> What is expected:
Please output, exactly and without pictures, the lines from the opening of the listing below through the line containing "About (198, 1399)", both included.
[Start of section]
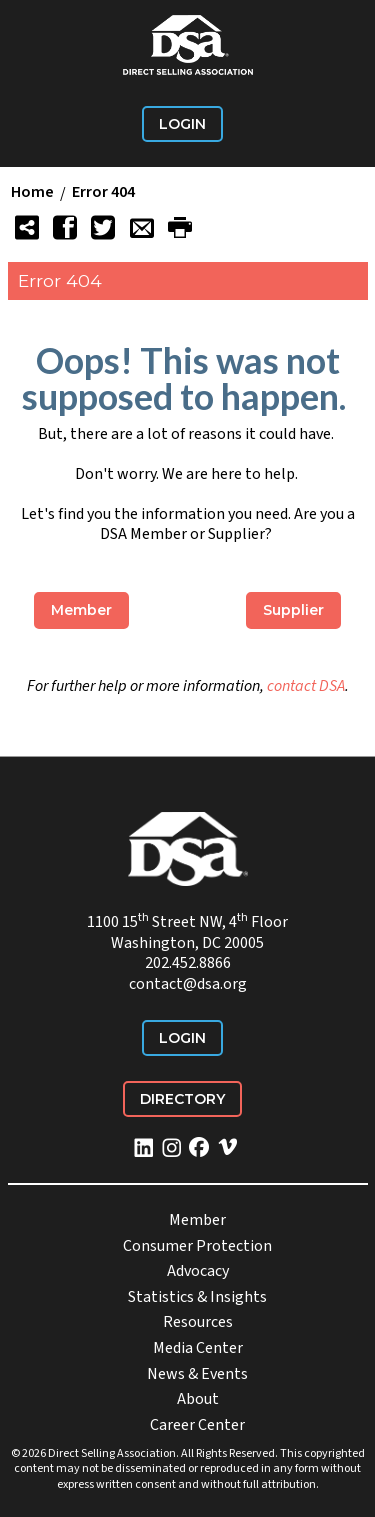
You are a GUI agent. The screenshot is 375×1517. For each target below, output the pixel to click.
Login (182, 124)
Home (32, 193)
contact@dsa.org (188, 984)
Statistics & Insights (197, 1297)
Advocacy (198, 1271)
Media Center (198, 1348)
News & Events (197, 1374)
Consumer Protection (197, 1246)
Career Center (197, 1425)
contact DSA (306, 686)
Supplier (293, 610)
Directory (182, 1099)
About (198, 1399)
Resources (198, 1322)
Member (81, 610)
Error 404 (103, 193)
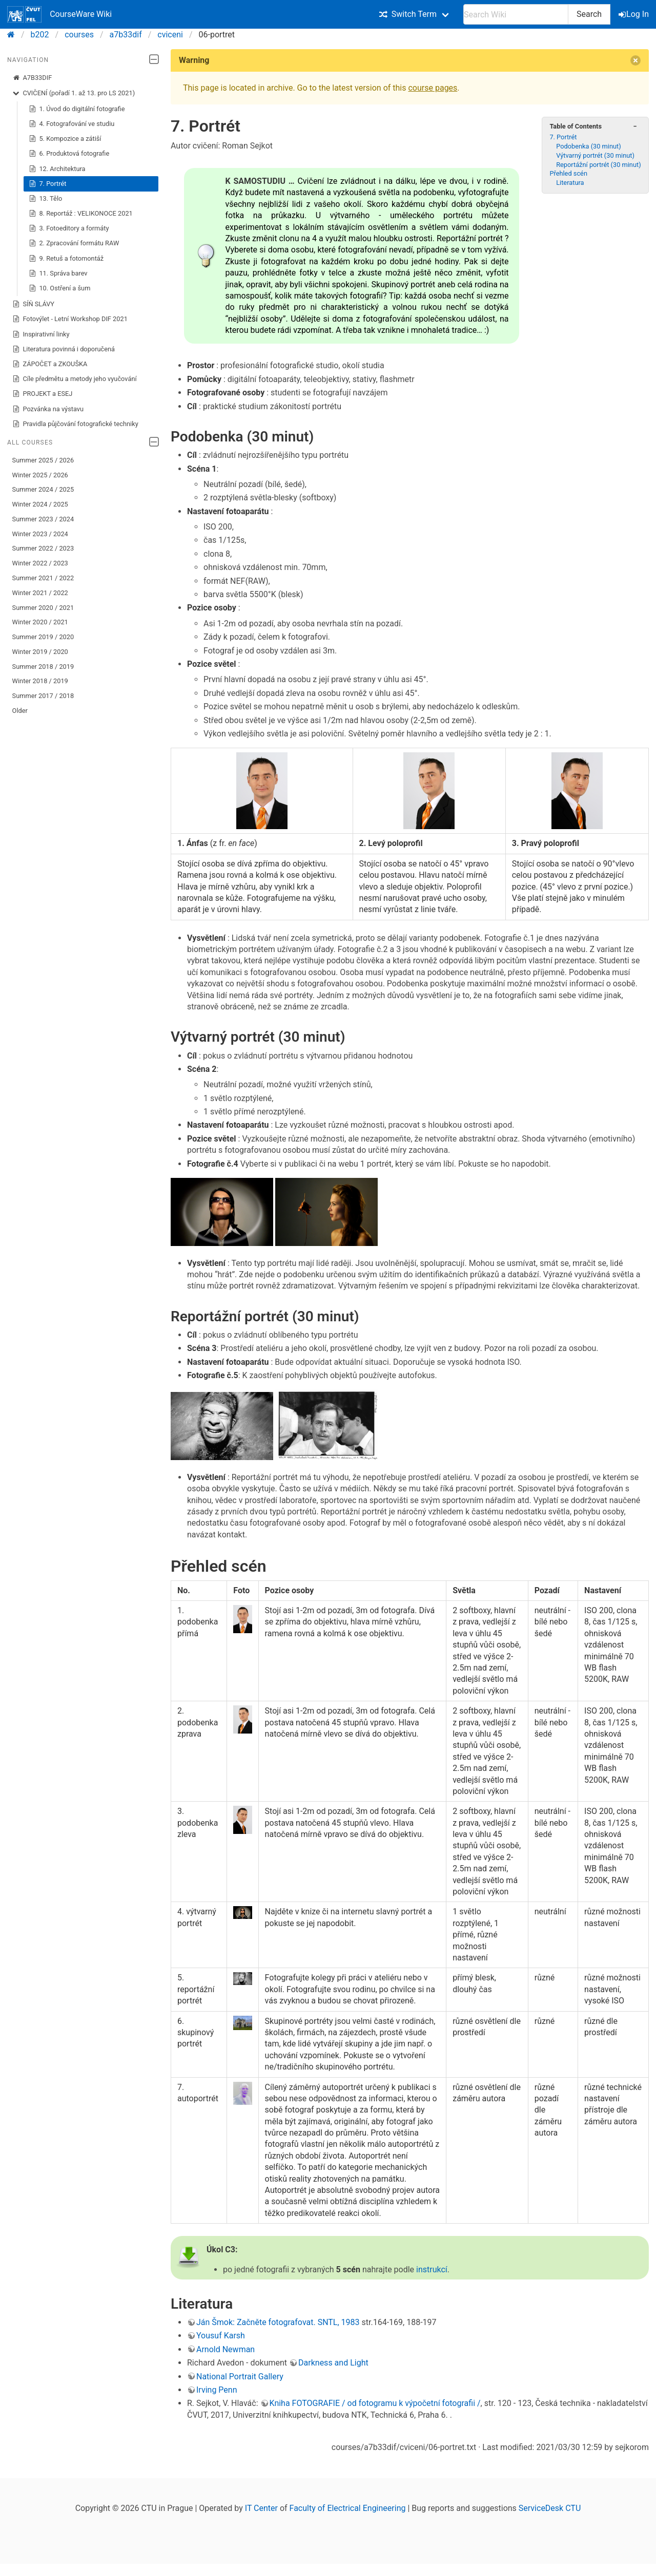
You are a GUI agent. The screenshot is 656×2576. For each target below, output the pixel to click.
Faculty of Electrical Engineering (348, 2508)
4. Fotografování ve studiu (72, 124)
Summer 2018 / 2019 (43, 666)
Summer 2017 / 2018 (43, 696)
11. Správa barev (58, 273)
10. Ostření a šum (60, 288)
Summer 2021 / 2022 (43, 578)
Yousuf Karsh (220, 2335)
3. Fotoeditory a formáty (69, 228)
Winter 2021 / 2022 (40, 593)
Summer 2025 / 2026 (43, 460)
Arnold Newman (225, 2349)
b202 (40, 34)
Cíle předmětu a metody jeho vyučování (74, 379)
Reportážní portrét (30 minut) (598, 164)
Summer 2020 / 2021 (43, 607)
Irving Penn (216, 2390)
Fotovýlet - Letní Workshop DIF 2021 (70, 319)
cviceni (170, 34)
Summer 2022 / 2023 (43, 548)
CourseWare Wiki (59, 14)
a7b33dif (126, 34)
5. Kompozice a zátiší (65, 139)
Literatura (570, 182)
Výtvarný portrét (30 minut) (595, 155)
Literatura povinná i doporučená (63, 349)
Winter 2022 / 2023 (40, 563)
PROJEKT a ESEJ (42, 394)
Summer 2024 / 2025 (43, 489)
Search (589, 14)
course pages (432, 88)
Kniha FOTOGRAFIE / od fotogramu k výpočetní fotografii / (375, 2403)
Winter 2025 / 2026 (40, 475)
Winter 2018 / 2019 (40, 681)
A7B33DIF (32, 78)
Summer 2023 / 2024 (43, 519)
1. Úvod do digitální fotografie (77, 109)
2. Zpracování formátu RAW (74, 243)
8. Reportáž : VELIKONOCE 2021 (81, 213)
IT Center (261, 2508)
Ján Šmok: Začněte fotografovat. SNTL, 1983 (278, 2322)
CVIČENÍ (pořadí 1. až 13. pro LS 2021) (73, 93)
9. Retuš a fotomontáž (66, 259)
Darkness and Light (333, 2363)
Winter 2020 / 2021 (40, 622)
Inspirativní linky (41, 334)
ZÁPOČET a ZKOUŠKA (50, 364)
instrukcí (431, 2269)
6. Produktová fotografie (69, 154)
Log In (634, 14)
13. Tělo (46, 199)
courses (79, 34)
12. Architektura (57, 169)
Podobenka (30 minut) (588, 146)
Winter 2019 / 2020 (40, 652)
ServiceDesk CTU (550, 2508)
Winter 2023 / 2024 (40, 534)
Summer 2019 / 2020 (43, 637)
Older (20, 710)
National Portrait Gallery (239, 2376)
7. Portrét (48, 184)
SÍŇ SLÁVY (33, 304)
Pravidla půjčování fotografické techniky (75, 424)
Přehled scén (568, 173)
[End of section]
> Worked solution:
You are a GUI agent. The screenshot is 375×1517. For each target below, output the pixel to click.
Login (182, 124)
Home (32, 193)
contact@dsa.org (188, 984)
Statistics & Insights (197, 1297)
Advocacy (198, 1271)
Media Center (198, 1348)
News & Events (197, 1374)
Consumer Protection (197, 1246)
Career Center (197, 1425)
contact DSA (306, 686)
Supplier (293, 610)
Directory (182, 1099)
About (198, 1399)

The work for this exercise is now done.